◆ WHAT YOU SHOULD DO: Tally how many lines of these entries hold the string "casos". Return the number alone.

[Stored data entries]
===============

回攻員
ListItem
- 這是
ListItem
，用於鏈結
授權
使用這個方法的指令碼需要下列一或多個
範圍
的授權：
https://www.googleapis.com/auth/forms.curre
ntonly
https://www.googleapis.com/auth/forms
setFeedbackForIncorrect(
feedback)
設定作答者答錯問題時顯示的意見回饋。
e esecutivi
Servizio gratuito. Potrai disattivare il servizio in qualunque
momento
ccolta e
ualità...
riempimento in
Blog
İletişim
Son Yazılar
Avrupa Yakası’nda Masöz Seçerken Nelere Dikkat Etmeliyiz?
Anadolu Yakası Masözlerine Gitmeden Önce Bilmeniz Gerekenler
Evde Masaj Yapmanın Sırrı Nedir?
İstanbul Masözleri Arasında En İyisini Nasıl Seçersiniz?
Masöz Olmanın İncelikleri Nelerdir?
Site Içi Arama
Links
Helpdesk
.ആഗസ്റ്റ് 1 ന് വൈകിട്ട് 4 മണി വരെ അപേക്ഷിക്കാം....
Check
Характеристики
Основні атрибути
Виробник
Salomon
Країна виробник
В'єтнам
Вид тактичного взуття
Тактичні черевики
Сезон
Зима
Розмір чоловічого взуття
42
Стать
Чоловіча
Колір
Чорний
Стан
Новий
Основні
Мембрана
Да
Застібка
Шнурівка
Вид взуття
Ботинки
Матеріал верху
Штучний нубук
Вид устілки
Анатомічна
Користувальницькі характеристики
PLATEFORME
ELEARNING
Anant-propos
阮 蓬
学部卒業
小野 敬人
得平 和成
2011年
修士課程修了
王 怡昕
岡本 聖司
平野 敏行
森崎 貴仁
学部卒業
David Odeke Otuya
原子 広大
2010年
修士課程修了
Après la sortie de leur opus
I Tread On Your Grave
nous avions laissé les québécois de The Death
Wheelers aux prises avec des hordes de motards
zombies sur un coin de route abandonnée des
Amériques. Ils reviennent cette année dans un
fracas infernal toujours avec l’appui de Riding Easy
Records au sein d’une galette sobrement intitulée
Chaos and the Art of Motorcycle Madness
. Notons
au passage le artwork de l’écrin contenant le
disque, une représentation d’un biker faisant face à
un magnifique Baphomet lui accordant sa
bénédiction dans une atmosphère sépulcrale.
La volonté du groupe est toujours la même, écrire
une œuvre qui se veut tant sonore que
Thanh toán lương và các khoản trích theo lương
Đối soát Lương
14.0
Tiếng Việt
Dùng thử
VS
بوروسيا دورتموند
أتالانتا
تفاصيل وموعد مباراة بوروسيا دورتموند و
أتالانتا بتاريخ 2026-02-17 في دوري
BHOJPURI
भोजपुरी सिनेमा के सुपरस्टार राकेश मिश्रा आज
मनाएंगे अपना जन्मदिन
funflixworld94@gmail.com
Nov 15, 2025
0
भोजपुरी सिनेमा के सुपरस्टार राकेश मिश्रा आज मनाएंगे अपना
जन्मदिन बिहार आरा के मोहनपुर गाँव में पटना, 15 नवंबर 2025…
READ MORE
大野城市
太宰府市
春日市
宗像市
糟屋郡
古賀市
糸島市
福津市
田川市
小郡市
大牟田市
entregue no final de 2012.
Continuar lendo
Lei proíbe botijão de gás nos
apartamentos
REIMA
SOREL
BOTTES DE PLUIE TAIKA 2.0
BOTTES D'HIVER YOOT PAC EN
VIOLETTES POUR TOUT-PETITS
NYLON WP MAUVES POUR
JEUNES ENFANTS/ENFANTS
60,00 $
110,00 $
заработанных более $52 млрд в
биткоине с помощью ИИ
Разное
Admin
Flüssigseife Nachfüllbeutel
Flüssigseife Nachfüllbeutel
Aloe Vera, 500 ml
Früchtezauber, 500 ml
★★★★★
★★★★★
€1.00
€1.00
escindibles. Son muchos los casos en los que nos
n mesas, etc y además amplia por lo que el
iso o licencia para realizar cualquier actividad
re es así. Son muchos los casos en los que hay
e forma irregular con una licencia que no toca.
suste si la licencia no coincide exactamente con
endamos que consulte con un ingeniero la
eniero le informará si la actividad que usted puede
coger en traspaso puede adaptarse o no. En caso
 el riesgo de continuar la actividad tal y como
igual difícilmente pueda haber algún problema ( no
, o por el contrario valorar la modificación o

===============

◆ RESULT OF THE TASK: 2